Shift back, rotate back.
On
To find the highest and lowest values of $y$ differentiate with respect to $x$ and set $y'=0$
$$2A(x-h)+B(y-k)=0$$ so that $(x-h)=-\frac B{2A}(y-k)$ and substituting into the original equation gives the quadratic $$\left(\frac {B^2}{4A}-\frac {B^2}{2A}+C\right)(y-k)^2=1$$ which can easily be solved for $(y-k)$ and hence for $y$ (the quadratic gives the two values you expect).
Then do the same with $x$, or just write down the formula using the symmetry of the expression.

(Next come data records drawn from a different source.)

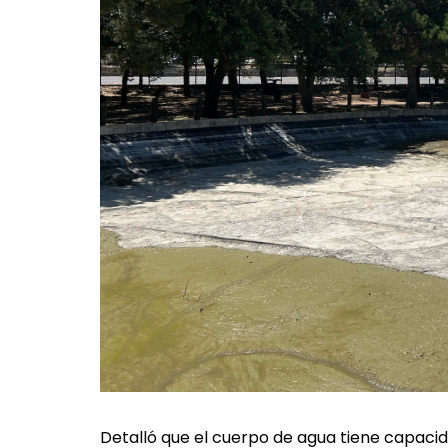
Detalló que el cuerpo de agua tiene capacida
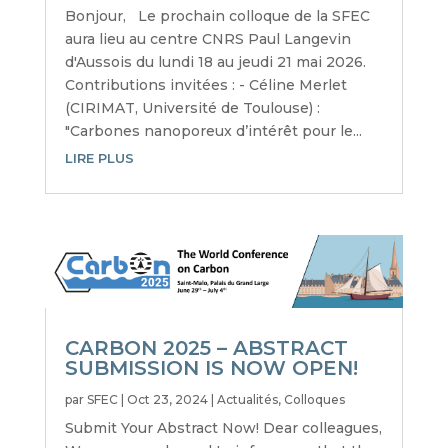
Bonjour, Le prochain colloque de la SFEC
aura lieu au centre CNRS Paul Langevin
d'Aussois du lundi 18 au jeudi 21 mai 2026.
Contributions invitées : - Céline Merlet
(CIRIMAT, Université de Toulouse) :
"Carbones nanoporeux d’intérêt pour le...
LIRE PLUS
CARBON 2025 – ABSTRACT
SUBMISSION IS NOW OPEN!
par
SFEC
|
Oct 23, 2024
|
Actualités
,
Colloques
Submit Your Abstract Now! Dear colleagues,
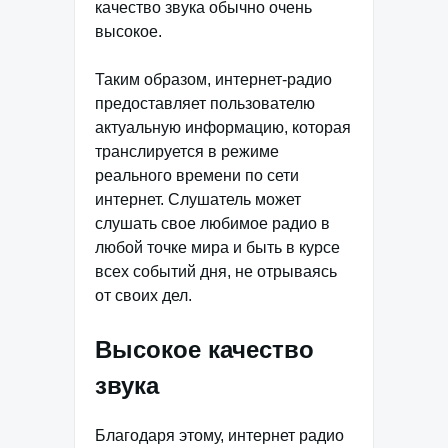
качество звука обычно очень
высокое.
Таким образом, интернет-радио
предоставляет пользователю
актуальную информацию, которая
транслируется в режиме
реального времени по сети
интернет. Слушатель может
слушать свое любимое радио в
любой точке мира и быть в курсе
всех событий дня, не отрываясь
от своих дел.
Высокое качество
звука
Благодаря этому, интернет радио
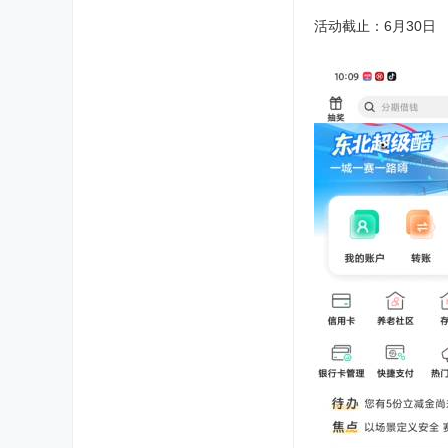
活动截止：6月30日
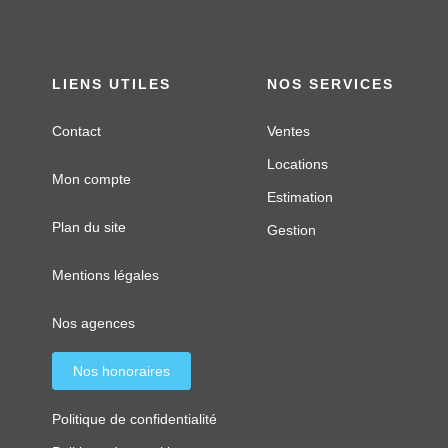
LIENS UTILES
NOS SERVICES
Contact
Ventes
Locations
Mon compte
Estimation
Plan du site
Gestion
Mentions légales
Nos agences
Nos honoraires
Politique de confidentialité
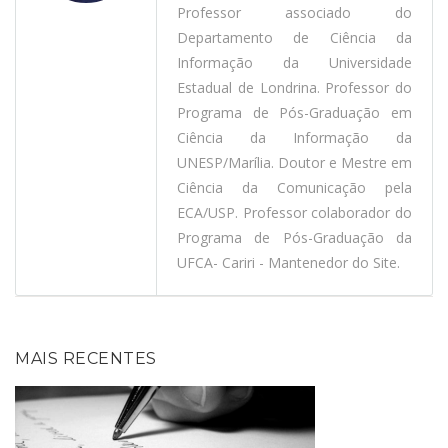
Professor associado do
Departamento de Ciência da
Informação da Universidade
Estadual de Londrina. Professor do
Programa de Pós-Graduação em
Ciência da Informação da
UNESP/Marília. Doutor e Mestre em
Ciência da Comunicação pela
ECA/USP. Professor colaborador do
Programa de Pós-Graduação da
UFCA- Cariri - Mantenedor do Site.
MAIS RECENTES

Assume you've got a continuous, differentiable parametrization $(x(t), y(t))$ of the curve (you don't need to write it down explicitly, it suffices that we know that it exists). I'll use the Newton notation $\dot x = \mathrm dx/\mathrm dt$ and $\dot y = \mathrm dy/\mathrm dt$.
The extrema in $x$ are given by $\dot x=0$, and the extrema in $y$ are given by $\dot y=0$ (note that those are in general not the extrema of the ellipsis, that is, the extrema in the distance from the center). Note that if the ellipsis is non-degenerate (and the parametrization is sane), you never have both $\dot x=0$ and $\dot y=0$ for the same point. I'll assume a non-degenerate ellipse in the following.
Deriving the equation for $t$ gives $$2A(x-h)\dot x + B(y-k)\dot x + B(x-h)\dot y + 2C(y-k)\dot y = 0.\tag{*}$$ Inserting $\dot x=0$ gives $$(B(x-h) + 2C(y-k))\dot y = 0 \tag{**}$$ and therefore $$(y-k) = -\frac{B}{2C}(x-h).$$ Inserting into the original equation you get $$A(x-h)^2 - \frac{B^2}{2C}(x-h)^2 + \frac{B^2}{4C}(x-h)^2 = 1$$ or $$x = h\pm\left(A - \frac{B^2}{4C}\right)^{-1/2}.$$ The corresponding values for $y$ are obtained by inserting this into (**) and solving for $y$.
The extrema for $y$ can be obtained analogously by setting $\dot y=0$ in (*) and doing the same procedure.